Why you should add Istanbul to your RTW travel list
Istanbul is Turkey’s largest city, and with an estimated population of over 10 million people, it’s also one of the largest cities in the world. This ancient metropolis had been a capital of one empire after another for 16 centuries and has more history packed into it than most countries. The Eastern influences stand out in this city that straddles two continents, but Istanbul is also a modern European capital, and there isn’t much you can’t find here if you look hard enough.
Read: Eat Your Way Around Istanbul: 10 Dishes Not to Miss.
- Learn history when visiting Hagia Sofia. The former Byzantine church was turned into a mosque by the Ottomans and now it’s a museum.
- Topkapı Palace: it was the seat of the Ottoman power for 400 years. Today it’s an impressive sight to visit.
- Mosque of Sultan Ahmet , or the famous Blue Mosque, is a symbol of Istanbul everyone recognizes. It is a working mosque so you’ll have to plan the visit around the worship hours.
- Haggling is an art, and you can take it perfection in the Grand Baazar. You can buy pretty much anything you want, but watch out for knock-offs.
- Eat to your heart’s desire. Or drink Turkish tea (cay). Tea is a huge part of the culinary culture. Does doner kebab ring a bell? Feel free to sample plenty more types of kebab. And dolma. And finish the meal with baklava.
- Relax at a Turkish Bath, or hamam as they call them in Turkey. After several days of sightseeing you will need to relax. Do it in style but check the opening times (the hamams are open at different times for ladies and guys).
- Try the narghile (hookah) and call it an invitation to get to know the local culture.
- The city is very popular with tourists, which means it’s hard to get away from them. July and August are popular vacation months in Europe , so that’s when the prices are at their highest and you’ll bump into tourists everywhere. Try to plan your visit in spring or autumn.
- Istanbul used to be a cheap destination, but things have changed recently. You can still find good bargains if you book in advance and if you travel during the shoulder season, but the costs add up.
- Istanbul is a little bit Europe and a little bit Middle East. It's got this weird duality that is really unique and feels really amazing when you are there.

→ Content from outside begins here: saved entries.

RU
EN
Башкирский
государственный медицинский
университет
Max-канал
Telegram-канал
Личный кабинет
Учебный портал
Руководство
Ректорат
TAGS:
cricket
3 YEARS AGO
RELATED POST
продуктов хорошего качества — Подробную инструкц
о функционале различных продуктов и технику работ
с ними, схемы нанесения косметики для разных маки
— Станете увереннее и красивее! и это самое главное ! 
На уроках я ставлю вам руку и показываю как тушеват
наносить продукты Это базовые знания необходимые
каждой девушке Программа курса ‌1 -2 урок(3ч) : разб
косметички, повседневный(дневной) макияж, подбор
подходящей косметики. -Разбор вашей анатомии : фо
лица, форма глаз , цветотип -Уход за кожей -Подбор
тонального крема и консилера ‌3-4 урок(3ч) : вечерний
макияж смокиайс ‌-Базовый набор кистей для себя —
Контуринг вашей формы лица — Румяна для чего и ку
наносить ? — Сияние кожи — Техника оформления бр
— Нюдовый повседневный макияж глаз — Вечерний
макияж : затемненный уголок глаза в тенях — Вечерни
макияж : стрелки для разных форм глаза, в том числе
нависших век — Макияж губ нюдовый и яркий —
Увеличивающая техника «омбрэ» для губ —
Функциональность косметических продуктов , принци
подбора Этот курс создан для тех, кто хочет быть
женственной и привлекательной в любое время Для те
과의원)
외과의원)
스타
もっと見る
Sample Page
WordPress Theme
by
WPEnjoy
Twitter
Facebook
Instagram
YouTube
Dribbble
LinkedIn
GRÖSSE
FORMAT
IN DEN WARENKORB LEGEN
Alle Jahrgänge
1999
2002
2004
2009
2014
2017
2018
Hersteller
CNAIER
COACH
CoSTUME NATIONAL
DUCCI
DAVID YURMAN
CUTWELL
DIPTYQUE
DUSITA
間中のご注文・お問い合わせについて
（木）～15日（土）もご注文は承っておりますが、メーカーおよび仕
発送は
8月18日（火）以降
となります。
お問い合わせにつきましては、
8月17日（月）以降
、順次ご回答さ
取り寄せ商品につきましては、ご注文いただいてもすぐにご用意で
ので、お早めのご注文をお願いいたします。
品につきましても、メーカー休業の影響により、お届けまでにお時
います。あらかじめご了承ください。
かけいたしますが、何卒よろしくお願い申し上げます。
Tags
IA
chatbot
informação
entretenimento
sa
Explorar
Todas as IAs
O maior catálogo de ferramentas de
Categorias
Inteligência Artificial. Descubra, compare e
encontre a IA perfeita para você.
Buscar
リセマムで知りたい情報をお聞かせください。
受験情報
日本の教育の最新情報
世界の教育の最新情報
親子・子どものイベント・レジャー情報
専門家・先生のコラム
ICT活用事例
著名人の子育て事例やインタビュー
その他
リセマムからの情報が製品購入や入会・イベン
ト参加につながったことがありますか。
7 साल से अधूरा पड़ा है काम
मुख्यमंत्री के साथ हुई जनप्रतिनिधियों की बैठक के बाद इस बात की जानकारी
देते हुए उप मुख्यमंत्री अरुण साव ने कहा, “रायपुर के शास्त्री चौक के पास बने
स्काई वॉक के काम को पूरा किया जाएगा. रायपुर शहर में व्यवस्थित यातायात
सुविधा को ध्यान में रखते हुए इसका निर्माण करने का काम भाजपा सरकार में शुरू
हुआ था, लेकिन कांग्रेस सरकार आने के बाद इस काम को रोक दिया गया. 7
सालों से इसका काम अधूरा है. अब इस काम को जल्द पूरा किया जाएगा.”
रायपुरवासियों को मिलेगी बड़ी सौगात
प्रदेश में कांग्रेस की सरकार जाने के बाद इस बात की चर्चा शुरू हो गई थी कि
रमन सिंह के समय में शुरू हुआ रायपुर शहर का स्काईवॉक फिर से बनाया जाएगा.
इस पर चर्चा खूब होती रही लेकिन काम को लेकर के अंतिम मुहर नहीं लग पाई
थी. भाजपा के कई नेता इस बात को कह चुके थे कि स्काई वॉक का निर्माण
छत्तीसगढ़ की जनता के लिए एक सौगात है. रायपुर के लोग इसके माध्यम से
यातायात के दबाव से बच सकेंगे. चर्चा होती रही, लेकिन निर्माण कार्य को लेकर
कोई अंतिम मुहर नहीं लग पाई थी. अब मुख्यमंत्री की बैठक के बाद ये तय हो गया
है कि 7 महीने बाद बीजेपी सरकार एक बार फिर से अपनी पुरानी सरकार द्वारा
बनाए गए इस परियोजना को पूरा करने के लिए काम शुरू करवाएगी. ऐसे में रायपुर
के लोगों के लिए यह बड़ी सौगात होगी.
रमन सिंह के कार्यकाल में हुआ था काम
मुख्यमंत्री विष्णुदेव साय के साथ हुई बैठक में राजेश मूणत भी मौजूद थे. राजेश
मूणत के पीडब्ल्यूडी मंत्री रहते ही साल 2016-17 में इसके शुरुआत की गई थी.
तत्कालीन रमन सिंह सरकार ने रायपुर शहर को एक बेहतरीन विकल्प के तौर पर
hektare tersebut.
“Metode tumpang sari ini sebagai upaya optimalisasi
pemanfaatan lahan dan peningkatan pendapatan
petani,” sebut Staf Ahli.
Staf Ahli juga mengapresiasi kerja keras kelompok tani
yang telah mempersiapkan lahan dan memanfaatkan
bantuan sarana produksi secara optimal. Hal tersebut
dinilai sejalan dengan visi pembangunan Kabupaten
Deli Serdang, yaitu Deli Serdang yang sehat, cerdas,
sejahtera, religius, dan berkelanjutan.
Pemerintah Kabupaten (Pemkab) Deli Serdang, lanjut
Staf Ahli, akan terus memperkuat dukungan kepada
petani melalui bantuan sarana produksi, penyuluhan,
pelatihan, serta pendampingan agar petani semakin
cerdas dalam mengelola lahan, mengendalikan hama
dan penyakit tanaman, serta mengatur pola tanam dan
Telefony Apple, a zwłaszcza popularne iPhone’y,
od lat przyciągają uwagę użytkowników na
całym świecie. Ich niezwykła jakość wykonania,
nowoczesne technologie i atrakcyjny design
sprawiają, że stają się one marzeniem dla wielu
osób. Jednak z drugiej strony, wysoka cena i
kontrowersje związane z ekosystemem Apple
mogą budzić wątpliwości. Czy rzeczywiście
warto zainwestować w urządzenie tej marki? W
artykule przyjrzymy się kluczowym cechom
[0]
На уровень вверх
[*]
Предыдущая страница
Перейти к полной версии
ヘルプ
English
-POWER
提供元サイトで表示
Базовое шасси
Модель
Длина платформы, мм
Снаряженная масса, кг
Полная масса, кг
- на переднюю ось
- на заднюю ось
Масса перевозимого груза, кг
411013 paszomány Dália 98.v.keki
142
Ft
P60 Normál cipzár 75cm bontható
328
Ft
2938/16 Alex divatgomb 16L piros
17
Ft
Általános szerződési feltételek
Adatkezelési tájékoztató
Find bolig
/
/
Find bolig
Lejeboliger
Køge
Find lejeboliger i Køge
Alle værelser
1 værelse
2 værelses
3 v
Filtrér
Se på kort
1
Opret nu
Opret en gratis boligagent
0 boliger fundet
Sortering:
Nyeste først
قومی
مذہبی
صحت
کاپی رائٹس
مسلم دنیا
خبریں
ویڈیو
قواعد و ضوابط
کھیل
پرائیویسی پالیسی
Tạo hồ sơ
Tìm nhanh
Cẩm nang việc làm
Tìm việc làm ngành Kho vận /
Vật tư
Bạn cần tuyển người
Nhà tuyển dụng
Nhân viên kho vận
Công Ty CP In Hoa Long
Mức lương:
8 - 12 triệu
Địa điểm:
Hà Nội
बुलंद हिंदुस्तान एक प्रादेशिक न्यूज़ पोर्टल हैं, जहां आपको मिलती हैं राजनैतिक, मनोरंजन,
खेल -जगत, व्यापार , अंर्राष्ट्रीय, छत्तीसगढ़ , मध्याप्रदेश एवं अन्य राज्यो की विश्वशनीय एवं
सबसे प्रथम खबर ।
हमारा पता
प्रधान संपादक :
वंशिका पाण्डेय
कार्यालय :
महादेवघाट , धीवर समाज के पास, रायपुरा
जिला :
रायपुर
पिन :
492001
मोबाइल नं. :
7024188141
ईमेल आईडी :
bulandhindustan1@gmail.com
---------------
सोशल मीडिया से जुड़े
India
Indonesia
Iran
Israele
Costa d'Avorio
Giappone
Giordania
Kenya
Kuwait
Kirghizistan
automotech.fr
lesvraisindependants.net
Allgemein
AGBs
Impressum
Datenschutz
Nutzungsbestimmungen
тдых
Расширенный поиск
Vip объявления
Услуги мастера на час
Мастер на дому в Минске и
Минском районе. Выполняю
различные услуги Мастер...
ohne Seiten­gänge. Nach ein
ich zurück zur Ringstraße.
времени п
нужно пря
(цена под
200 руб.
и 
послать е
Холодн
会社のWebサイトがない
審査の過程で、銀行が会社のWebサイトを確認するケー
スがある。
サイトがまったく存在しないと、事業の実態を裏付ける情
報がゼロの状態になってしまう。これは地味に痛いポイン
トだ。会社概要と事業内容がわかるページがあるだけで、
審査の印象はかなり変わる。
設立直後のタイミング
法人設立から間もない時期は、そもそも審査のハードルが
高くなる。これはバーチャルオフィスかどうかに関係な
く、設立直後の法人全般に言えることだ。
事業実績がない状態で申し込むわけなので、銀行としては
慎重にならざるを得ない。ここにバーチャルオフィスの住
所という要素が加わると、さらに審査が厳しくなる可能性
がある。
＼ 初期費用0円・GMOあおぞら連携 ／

Comforts and style of Europe with Middle Eastern culture and history.
Indie Travel Tips
Getting off the beaten path may be difficult in a large city such as Istanbul, but it’s still possible to get an indie experience in Istanbul:
Read: Istanbul: A Love Letter.
- Kariye Mosque is usually ignored by the tourists so it makes for a perfect off the beaten path visit. It’s second only to Hagia Sofia and was built in the 11th century.
- Take a ferry and cruise the Bosporus. The ferry leaves from a terminal near Galata Bridge and offers lovely views of the buildings and the strait. Don’t forget your camera.
- Walk the city walls. They span about 4 miles (6.5 km) and represent the largest Byzantine structure still standing in Istanbul.
- Get wonderfully lost. Just put on your walking shoes and walk the streets. Some are well known promenades of tourists, others just offer incredible views of the city. Just for your peace of mind, bring a map with you.
- Visit the Roman aqueduct. It is found southeast of the Faith Camii and stretches for about 500 m.
Being a huge city Istanbul is also a major transit hub. You can book a flight into Istanbul Atatürk Airport
(code: IST) from all the major airports in Europe and Asia. Prices tend to be competitive most of the year so it shouldn’t be hard to find a good deal. There is also the smaller Sabiha Gökçen International Airport (code: SAW), which handles much of the charter traffic as well as some of the new low-cost carriers.
Read: East Meets West in Istanbul.
Prices for accommodation are quite reasonable in Istanbul, and there are plenty of hostels
in town. This is a large and spread out city, so take note of the location of a potential place, as it’s not worth saving a bit of money if you are far from the places you intend to visit.